“Does this belong to your son?” Detective Haeny asked, and you put your hand over your mouth and screamed through your fingers, and felt, in that moment, like the best possibility available to you would be to just keep screaming and never stop, to produce a scream so great that it enveloped and consumed the evidence bag, and the officer holding it out to you, and the land, and the sea, and the sky, to scream and scream until the screaming somehow killed you; because, if you stopped, worse things than any of these would be waiting out there in the quiet, the rapidly gathering quiet that palpably stood ready to open up for you like a dark, endless cave from which you would never be free.
7.
A CAVE I will never, ever get out of, you said: your exact words. A cave that probably has other people in it, maybe a lot of them, and sometimes you think you can hear them around you or behind you or ahead of you, talking, crying, pounding on the walls, but you can’t be sure because the pain is making you crazy, and to be crazy is to have more noises in your head than usual. A cave that can disguise itself as a morgue, or a coroner’s office, or a courtroom, or a bedroom, or the bathroom, you said: a cave you carry around with you like a chair you have to sit in wherever you go, and, to everybody else, it just looks like a normal chair, but to you it’s the top of a slide, and every time you sit down on it you head down into the depths.
It’s stupid to talk about which part of anything could really be the worst part when the thing you’re talking about is that somebody murdered your son, stabbed him thirty-seven times with an oyster-shucking knife, stabbed him in his face and in his throat and in his chest and in his arms and in his stomach and on his hands, which he was probably using to try to protect his face, his beautiful face, but she got him there, too, nine times there, they said. And you were lucky, you wrote, they hadn’t said “lucky” but it was only obvious that was what they meant, that she hadn’t been able to finish cutting both of them apart, otherwise they might not have been able to find all the pieces, the remaining pieces of your son Jesse and his friend Gene, Gene who was always nice to you no matter what people said about him, nobody ever gave him a chance, they talked about him like he was trash but how could he help it, and now he was dead, pieces of him all mixed up in the same garbage bag with Jesse, and you were supposed to feel lucky that they’d even been able to get together enough body parts to make an identification; and that was the first worst part, the part that made you begin to apprehend the dimensions of the cave: the details.

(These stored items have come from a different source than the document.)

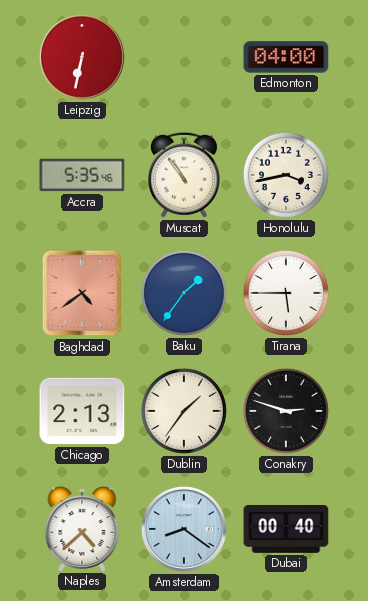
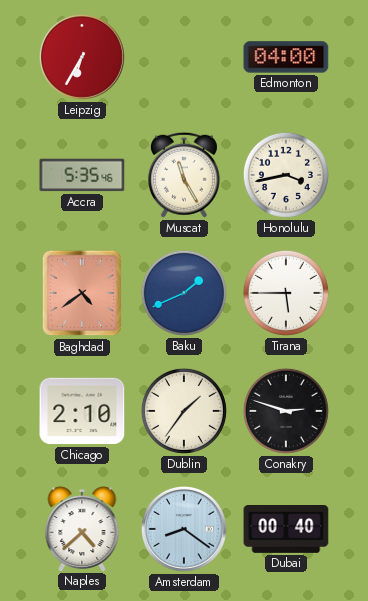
Leipzig: 6:32 -> 6:35
Muscat: 10:54 -> 11:25
Baku: 1:36 -> 1:41
Chicago: 2:13 -> 2:10
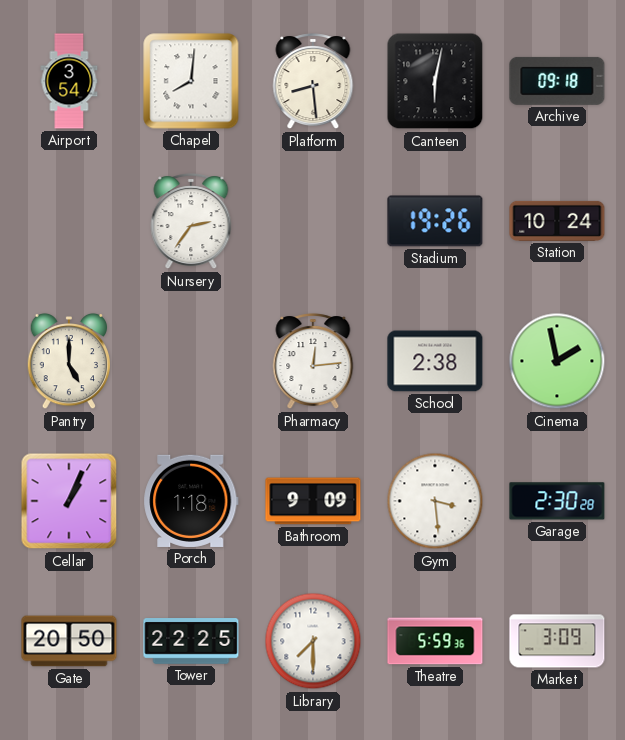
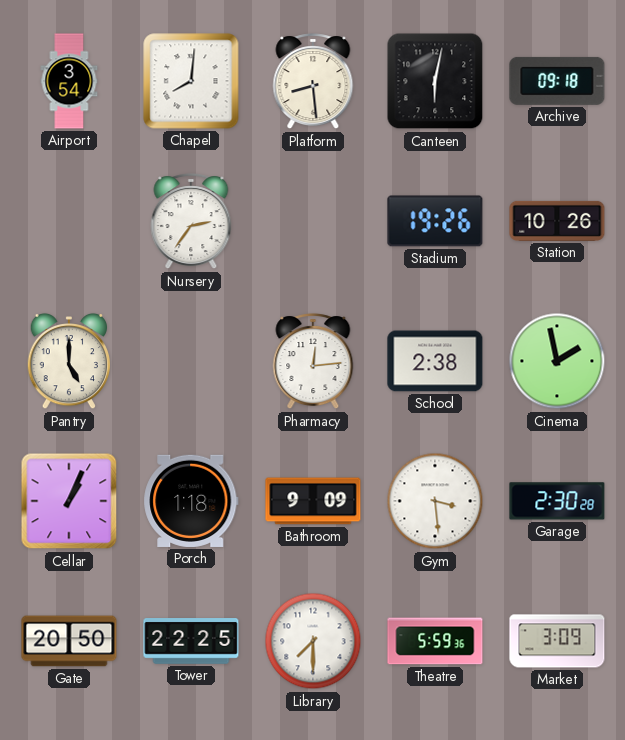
Station: 10:24 -> 10:26
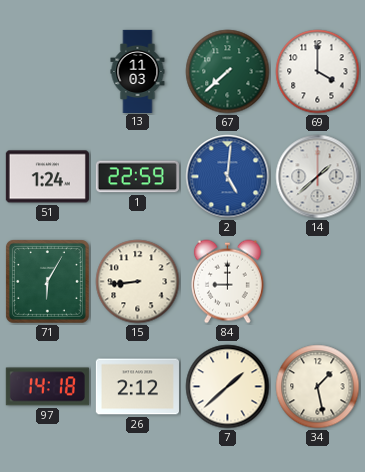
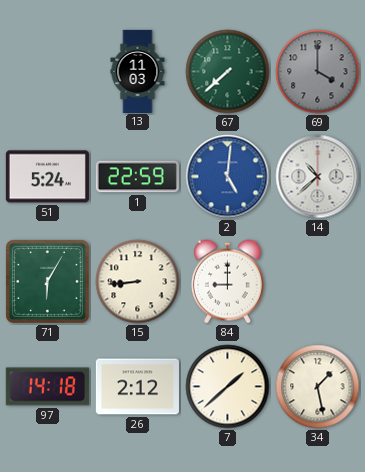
69 dial: white -> grey
51: 1:24 -> 5:24
14: 1:38 -> 10:38
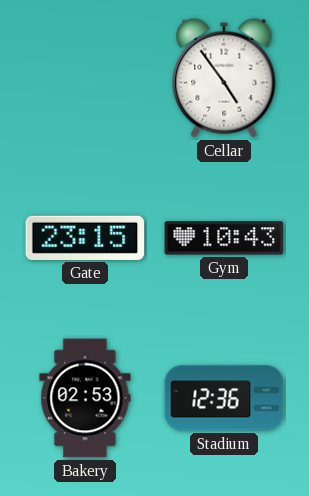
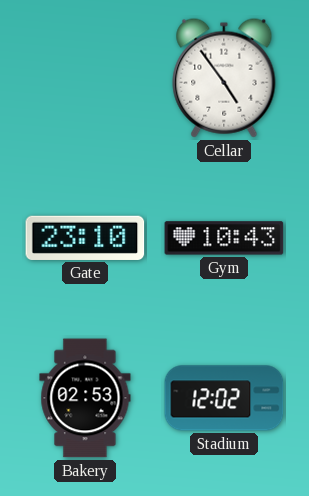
Gate: 23:15 -> 23:10
Stadium: 12:36 -> 12:02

Because they were trying to spare you the worst of the details, they said; but it was also their job to tell you, for the investigation. What investigation? What did anybody need to investigate? The world is so full of people who see what’s going on right in front of their faces, you wrote, but they don’t do anything, police, teachers, your own family, they see and maybe they give you a sad look, but you can take that sad look down to hell with you if you’re ever lucky enough to get there, to get out of this awful place and at least be free, but that was all fairy tales anyway as far as you were concerned, there was no way any of it was true, you hated to say it, on good days you didn’t feel this way at all anymore but today you did, and you wanted me to hear it, to see, to know what it was like except that I would never actually know, because for me all the details were just part of my stupid story, something I did for money, or to show people how smart I was, or who really knows why, but for you the details were like markings on a blueprint, each of them indicating just how much there was to know about the space where you would have to live for the rest of your life, how many things there were to learn that nobody would ever want to learn and which would never leave you once you’d learned them, things which would give you nightmares, and headaches, and would train you to respond to stressful situations in ways that never helped, only hurt, learned responses that made everything worse and made you feel like your mind was your own worst enemy, and who could you turn to if not yourself when all you had ever had was yourself, yourself and Jesse, the one person in this world you’d been able to look at for seventeen years and say, That is a sweet person, he deserves better than what this world has given me, but instead he was lost in the cave now, and you knew you would never find him.
You would never find him: because there was no cave, it only felt like one, you weren’t crazy, you said, you just felt crazy because it was too much to take, too much, you said. You screamed when the officer showed you his necklace and they brought you a blanket, that’s what they do when people are in shock, they give them a blanket, do they think we are babies, but you remembered the blanket, and a paper cup of cold water, and sitting in a wooden chair sipping it while the officers bore witness to your rapidly numbing affect, too much, what next, they had already asked their questions because they knew this would happen, how were you going to tell Michael, what would he do.